• **What this task involves**:
With the line containing "放在实体经济上，推进新型工业化，加快建设制造强" as the start and the line containing "Mas não é somente o Mudryk que chama" as the end, transcribe that span of the entries below exactly, including both.

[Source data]
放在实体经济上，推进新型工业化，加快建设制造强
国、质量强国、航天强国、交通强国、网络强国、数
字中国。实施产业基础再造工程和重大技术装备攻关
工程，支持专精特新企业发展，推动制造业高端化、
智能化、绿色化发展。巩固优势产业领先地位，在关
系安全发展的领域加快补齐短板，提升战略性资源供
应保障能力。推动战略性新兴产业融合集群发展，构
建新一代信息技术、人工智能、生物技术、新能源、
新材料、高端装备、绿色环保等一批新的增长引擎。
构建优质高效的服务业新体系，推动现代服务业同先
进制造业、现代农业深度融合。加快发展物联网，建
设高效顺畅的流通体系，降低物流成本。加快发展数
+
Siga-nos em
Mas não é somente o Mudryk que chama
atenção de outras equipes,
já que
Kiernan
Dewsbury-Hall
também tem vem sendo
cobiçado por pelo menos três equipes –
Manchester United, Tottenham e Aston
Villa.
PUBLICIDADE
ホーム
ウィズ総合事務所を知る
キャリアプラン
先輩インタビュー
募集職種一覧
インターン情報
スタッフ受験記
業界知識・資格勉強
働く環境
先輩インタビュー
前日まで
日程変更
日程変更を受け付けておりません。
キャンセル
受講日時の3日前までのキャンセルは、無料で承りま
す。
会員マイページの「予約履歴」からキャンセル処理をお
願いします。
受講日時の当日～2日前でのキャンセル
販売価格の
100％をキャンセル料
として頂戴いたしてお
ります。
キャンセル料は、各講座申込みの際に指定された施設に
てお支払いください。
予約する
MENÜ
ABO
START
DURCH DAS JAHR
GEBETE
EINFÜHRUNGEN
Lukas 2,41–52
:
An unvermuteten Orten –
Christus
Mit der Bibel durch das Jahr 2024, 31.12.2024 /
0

--

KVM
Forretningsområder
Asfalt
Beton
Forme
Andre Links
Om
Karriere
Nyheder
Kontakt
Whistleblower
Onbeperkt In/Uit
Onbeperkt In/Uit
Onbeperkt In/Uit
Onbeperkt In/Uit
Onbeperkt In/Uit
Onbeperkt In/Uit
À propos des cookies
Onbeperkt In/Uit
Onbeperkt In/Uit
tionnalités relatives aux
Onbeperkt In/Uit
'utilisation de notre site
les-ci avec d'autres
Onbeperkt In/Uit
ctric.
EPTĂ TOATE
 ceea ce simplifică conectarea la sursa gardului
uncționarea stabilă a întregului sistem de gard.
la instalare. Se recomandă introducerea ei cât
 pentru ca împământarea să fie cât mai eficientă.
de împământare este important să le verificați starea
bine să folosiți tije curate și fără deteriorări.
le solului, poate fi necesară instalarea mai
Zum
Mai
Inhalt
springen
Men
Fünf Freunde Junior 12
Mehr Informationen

• **Answer space**:
放在实体经济上，推进新型工业化，加快建设制造强
国、质量强国、航天强国、交通强国、网络强国、数
字中国。实施产业基础再造工程和重大技术装备攻关
工程，支持专精特新企业发展，推动制造业高端化、
智能化、绿色化发展。巩固优势产业领先地位，在关
系安全发展的领域加快补齐短板，提升战略性资源供
应保障能力。推动战略性新兴产业融合集群发展，构
建新一代信息技术、人工智能、生物技术、新能源、
新材料、高端装备、绿色环保等一批新的增长引擎。
构建优质高效的服务业新体系，推动现代服务业同先
进制造业、现代农业深度融合。加快发展物联网，建
设高效顺畅的流通体系，降低物流成本。加快发展数
+
Siga-nos em
Mas não é somente o Mudryk que chama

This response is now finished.